Given data:
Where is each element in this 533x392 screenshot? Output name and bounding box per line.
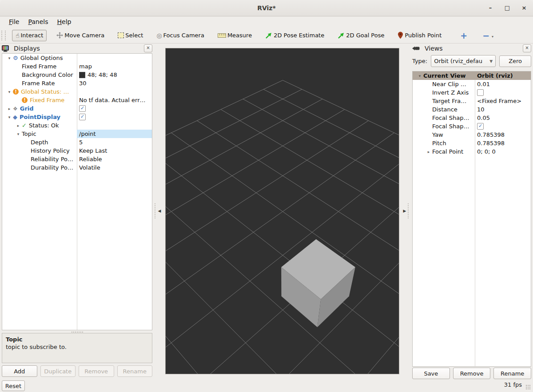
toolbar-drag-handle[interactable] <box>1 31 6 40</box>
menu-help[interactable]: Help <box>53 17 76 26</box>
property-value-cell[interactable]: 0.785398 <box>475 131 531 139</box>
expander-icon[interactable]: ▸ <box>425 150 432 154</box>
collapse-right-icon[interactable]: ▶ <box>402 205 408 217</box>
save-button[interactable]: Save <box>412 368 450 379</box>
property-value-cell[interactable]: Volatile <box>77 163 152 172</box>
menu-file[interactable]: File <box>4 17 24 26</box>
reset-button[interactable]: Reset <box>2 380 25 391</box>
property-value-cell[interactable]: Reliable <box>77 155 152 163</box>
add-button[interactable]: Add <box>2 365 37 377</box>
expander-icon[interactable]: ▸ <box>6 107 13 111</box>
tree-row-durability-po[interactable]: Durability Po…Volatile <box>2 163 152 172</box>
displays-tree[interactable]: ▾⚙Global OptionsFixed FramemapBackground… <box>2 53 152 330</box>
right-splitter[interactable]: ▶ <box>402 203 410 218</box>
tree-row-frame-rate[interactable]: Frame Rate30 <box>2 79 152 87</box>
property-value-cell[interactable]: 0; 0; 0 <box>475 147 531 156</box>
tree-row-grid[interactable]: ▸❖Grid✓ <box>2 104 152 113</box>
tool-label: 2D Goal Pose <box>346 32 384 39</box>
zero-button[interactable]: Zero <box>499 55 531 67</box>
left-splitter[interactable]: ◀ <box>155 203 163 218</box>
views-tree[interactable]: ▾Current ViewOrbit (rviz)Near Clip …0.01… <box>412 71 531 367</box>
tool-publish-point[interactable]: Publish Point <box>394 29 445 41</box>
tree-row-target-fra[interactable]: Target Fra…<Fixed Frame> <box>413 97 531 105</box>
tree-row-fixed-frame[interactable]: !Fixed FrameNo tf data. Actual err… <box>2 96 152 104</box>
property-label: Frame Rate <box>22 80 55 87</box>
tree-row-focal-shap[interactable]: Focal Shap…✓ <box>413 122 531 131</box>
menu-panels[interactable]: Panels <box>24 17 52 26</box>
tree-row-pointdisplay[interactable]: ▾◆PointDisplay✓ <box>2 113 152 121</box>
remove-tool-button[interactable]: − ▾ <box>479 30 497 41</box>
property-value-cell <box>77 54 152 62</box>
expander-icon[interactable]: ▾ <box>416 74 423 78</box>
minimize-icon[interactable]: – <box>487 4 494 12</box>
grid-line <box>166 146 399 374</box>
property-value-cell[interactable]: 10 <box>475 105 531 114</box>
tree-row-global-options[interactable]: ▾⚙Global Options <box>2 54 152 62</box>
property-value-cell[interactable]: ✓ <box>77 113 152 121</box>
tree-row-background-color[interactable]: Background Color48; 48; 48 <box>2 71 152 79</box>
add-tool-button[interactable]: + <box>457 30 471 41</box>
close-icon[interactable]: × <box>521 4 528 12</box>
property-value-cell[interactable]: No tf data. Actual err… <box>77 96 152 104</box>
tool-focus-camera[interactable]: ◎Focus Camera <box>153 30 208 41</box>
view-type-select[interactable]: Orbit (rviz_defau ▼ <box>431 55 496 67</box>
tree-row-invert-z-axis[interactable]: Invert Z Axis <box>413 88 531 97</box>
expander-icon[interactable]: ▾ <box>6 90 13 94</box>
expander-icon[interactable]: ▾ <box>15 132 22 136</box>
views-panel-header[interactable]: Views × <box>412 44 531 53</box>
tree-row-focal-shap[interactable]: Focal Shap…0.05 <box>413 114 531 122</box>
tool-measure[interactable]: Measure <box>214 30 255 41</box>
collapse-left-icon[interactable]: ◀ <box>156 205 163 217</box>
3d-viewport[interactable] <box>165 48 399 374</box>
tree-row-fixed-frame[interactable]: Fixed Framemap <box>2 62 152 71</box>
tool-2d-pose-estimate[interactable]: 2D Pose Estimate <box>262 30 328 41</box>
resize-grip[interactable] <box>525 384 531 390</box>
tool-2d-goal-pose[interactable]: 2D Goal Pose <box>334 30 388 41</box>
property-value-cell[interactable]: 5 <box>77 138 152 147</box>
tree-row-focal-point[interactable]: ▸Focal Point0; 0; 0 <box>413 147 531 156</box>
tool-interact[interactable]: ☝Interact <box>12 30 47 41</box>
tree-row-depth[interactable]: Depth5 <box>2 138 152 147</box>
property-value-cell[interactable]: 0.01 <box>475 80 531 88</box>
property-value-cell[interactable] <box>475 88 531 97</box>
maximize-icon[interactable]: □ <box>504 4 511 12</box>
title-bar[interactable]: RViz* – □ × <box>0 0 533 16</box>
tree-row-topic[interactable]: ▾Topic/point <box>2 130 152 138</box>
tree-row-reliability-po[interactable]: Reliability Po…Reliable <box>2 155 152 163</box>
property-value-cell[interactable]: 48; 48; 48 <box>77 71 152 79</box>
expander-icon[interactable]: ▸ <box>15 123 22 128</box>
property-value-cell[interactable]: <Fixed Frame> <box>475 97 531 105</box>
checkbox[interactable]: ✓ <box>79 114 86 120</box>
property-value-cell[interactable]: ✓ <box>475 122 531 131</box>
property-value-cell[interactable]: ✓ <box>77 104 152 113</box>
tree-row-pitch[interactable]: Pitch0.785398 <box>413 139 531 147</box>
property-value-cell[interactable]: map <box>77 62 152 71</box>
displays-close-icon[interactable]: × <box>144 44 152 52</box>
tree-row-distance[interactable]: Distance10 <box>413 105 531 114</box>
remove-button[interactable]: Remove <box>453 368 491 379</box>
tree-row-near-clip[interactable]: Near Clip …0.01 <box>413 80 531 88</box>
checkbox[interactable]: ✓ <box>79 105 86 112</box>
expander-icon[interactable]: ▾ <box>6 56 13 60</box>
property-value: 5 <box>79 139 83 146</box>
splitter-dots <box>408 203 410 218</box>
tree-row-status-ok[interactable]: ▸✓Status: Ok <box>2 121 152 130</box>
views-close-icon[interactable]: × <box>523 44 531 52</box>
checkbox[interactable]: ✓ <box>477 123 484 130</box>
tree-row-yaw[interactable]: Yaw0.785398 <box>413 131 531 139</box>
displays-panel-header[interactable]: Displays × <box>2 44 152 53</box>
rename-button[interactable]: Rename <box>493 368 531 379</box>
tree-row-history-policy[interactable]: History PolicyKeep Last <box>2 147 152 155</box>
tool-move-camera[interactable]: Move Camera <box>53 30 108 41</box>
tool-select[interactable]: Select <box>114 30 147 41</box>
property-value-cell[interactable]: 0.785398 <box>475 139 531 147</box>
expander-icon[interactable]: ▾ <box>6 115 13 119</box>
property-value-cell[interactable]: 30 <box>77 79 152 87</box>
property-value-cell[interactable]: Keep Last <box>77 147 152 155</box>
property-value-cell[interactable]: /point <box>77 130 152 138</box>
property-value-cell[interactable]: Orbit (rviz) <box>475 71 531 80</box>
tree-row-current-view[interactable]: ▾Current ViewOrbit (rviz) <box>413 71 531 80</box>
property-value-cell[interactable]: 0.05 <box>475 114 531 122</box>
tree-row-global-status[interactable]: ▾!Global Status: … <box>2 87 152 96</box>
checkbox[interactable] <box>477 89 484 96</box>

What to do:
Please copy the lines above exactly as written, apart from any pictures.

Task solution:
Where is each element in this 533x392 screenshot? Output name and bounding box per line.
toolbar-drag-handle[interactable] <box>1 31 6 40</box>
menu-help[interactable]: Help <box>53 17 76 26</box>
property-value-cell[interactable]: 0.785398 <box>475 131 531 139</box>
expander-icon[interactable]: ▸ <box>425 150 432 154</box>
collapse-right-icon[interactable]: ▶ <box>402 205 408 217</box>
save-button[interactable]: Save <box>412 368 450 379</box>
property-value-cell[interactable]: Volatile <box>77 163 152 172</box>
menu-file[interactable]: File <box>4 17 24 26</box>
reset-button[interactable]: Reset <box>2 380 25 391</box>
property-value-cell[interactable]: Reliable <box>77 155 152 163</box>
add-button[interactable]: Add <box>2 365 37 377</box>
expander-icon[interactable]: ▸ <box>6 107 13 111</box>
tree-row-durability-po[interactable]: Durability Po…Volatile <box>2 163 152 172</box>
displays-tree[interactable]: ▾⚙Global OptionsFixed FramemapBackground… <box>2 53 152 330</box>
right-splitter[interactable]: ▶ <box>402 203 410 218</box>
tree-row-frame-rate[interactable]: Frame Rate30 <box>2 79 152 87</box>
property-value-cell[interactable]: 0; 0; 0 <box>475 147 531 156</box>
tree-row-grid[interactable]: ▸❖Grid✓ <box>2 104 152 113</box>
tool-label: 2D Goal Pose <box>346 32 384 39</box>
zero-button[interactable]: Zero <box>499 55 531 67</box>
left-splitter[interactable]: ◀ <box>155 203 163 218</box>
views-tree[interactable]: ▾Current ViewOrbit (rviz)Near Clip …0.01… <box>412 71 531 367</box>
tool-publish-point[interactable]: Publish Point <box>394 29 445 41</box>
tree-row-target-fra[interactable]: Target Fra…<Fixed Frame> <box>413 97 531 105</box>
tree-row-fixed-frame[interactable]: !Fixed FrameNo tf data. Actual err… <box>2 96 152 104</box>
property-label: Frame Rate <box>22 80 55 87</box>
tree-row-focal-shap[interactable]: Focal Shap…✓ <box>413 122 531 131</box>
menu-panels[interactable]: Panels <box>24 17 52 26</box>
tree-row-pointdisplay[interactable]: ▾◆PointDisplay✓ <box>2 113 152 121</box>
remove-tool-button[interactable]: − ▾ <box>479 30 497 41</box>
property-value-cell <box>77 54 152 62</box>
expander-icon[interactable]: ▾ <box>416 74 423 78</box>
minimize-icon[interactable]: – <box>487 4 494 12</box>
grid-line <box>166 146 399 374</box>
property-value-cell[interactable]: 10 <box>475 105 531 114</box>
tree-row-global-options[interactable]: ▾⚙Global Options <box>2 54 152 62</box>
property-value-cell[interactable]: ✓ <box>77 113 152 121</box>
tree-row-background-color[interactable]: Background Color48; 48; 48 <box>2 71 152 79</box>
add-tool-button[interactable]: + <box>457 30 471 41</box>
close-icon[interactable]: × <box>521 4 528 12</box>
property-value-cell[interactable]: No tf data. Actual err… <box>77 96 152 104</box>
tool-focus-camera[interactable]: ◎Focus Camera <box>153 30 208 41</box>
view-type-select[interactable]: Orbit (rviz_defau ▼ <box>431 55 496 67</box>
tree-row-invert-z-axis[interactable]: Invert Z Axis <box>413 88 531 97</box>
expander-icon[interactable]: ▾ <box>6 90 13 94</box>
expander-icon[interactable]: ▾ <box>15 132 22 136</box>
views-panel-header[interactable]: Views × <box>412 44 531 53</box>
tree-row-focal-shap[interactable]: Focal Shap…0.05 <box>413 114 531 122</box>
tool-measure[interactable]: Measure <box>214 30 255 41</box>
collapse-left-icon[interactable]: ◀ <box>156 205 163 217</box>
3d-viewport[interactable] <box>165 48 399 374</box>
tree-row-fixed-frame[interactable]: Fixed Framemap <box>2 62 152 71</box>
tool-2d-pose-estimate[interactable]: 2D Pose Estimate <box>262 30 328 41</box>
resize-grip[interactable] <box>525 384 531 390</box>
tool-2d-goal-pose[interactable]: 2D Goal Pose <box>334 30 388 41</box>
property-value-cell[interactable]: 5 <box>77 138 152 147</box>
tree-row-focal-point[interactable]: ▸Focal Point0; 0; 0 <box>413 147 531 156</box>
tool-interact[interactable]: ☝Interact <box>12 30 47 41</box>
tree-row-depth[interactable]: Depth5 <box>2 138 152 147</box>
property-value-cell[interactable]: 0.01 <box>475 80 531 88</box>
property-value-cell[interactable] <box>475 88 531 97</box>
maximize-icon[interactable]: □ <box>504 4 511 12</box>
title-bar[interactable]: RViz* – □ × <box>0 0 533 16</box>
tree-row-topic[interactable]: ▾Topic/point <box>2 130 152 138</box>
tree-row-reliability-po[interactable]: Reliability Po…Reliable <box>2 155 152 163</box>
property-value-cell[interactable]: 48; 48; 48 <box>77 71 152 79</box>
expander-icon[interactable]: ▸ <box>15 123 22 128</box>
property-value-cell[interactable]: <Fixed Frame> <box>475 97 531 105</box>
checkbox[interactable]: ✓ <box>79 114 86 120</box>
property-value-cell[interactable]: ✓ <box>475 122 531 131</box>
property-value-cell[interactable]: ✓ <box>77 104 152 113</box>
tree-row-pitch[interactable]: Pitch0.785398 <box>413 139 531 147</box>
property-value-cell[interactable]: map <box>77 62 152 71</box>
displays-close-icon[interactable]: × <box>144 44 152 52</box>
tree-row-distance[interactable]: Distance10 <box>413 105 531 114</box>
remove-button[interactable]: Remove <box>453 368 491 379</box>
tree-row-near-clip[interactable]: Near Clip …0.01 <box>413 80 531 88</box>
checkbox[interactable]: ✓ <box>79 105 86 112</box>
expander-icon[interactable]: ▾ <box>6 56 13 60</box>
property-value: 5 <box>79 139 83 146</box>
splitter-dots <box>408 203 410 218</box>
tree-row-status-ok[interactable]: ▸✓Status: Ok <box>2 121 152 130</box>
views-close-icon[interactable]: × <box>523 44 531 52</box>
checkbox[interactable]: ✓ <box>477 123 484 130</box>
tree-row-yaw[interactable]: Yaw0.785398 <box>413 131 531 139</box>
displays-panel-header[interactable]: Displays × <box>2 44 152 53</box>
rename-button[interactable]: Rename <box>493 368 531 379</box>
tree-row-history-policy[interactable]: History PolicyKeep Last <box>2 147 152 155</box>
tool-move-camera[interactable]: Move Camera <box>53 30 108 41</box>
tool-select[interactable]: Select <box>114 30 147 41</box>
property-value-cell[interactable]: 0.785398 <box>475 139 531 147</box>
expander-icon[interactable]: ▾ <box>6 115 13 119</box>
property-value-cell[interactable]: 30 <box>77 79 152 87</box>
property-value-cell[interactable]: Keep Last <box>77 147 152 155</box>
property-value-cell[interactable]: /point <box>77 130 152 138</box>
property-value-cell[interactable]: Orbit (rviz) <box>475 71 531 80</box>
tree-row-current-view[interactable]: ▾Current ViewOrbit (rviz) <box>413 71 531 80</box>
property-value-cell[interactable]: 0.05 <box>475 114 531 122</box>
tree-row-global-status[interactable]: ▾!Global Status: … <box>2 87 152 96</box>
checkbox[interactable] <box>477 89 484 96</box>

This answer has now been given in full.